Assignment:
Collect all lines from the listing that include the string "nicsell".

Data for analysis:
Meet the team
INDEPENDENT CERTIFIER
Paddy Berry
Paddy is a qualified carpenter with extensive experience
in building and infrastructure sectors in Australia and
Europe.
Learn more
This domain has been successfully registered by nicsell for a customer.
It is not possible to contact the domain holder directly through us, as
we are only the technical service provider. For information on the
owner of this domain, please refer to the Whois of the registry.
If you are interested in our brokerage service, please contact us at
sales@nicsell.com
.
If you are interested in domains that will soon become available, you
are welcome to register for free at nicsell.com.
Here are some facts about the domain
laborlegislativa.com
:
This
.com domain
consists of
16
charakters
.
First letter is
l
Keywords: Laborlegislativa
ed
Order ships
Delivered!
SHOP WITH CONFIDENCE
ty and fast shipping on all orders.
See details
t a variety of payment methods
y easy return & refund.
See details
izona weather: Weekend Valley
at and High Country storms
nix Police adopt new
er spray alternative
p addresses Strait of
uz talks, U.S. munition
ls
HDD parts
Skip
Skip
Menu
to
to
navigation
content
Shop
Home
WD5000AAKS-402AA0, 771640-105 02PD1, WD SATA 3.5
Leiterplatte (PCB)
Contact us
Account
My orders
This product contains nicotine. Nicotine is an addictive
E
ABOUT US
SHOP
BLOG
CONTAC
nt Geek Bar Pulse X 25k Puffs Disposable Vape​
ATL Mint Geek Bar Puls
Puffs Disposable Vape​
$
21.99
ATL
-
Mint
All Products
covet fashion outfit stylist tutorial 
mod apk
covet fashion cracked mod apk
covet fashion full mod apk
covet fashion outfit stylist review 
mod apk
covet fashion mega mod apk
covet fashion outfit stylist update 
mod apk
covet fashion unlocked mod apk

Written answer:
This domain has been successfully registered by nicsell for a customer.
sales@nicsell.com
are welcome to register for free at nicsell.com.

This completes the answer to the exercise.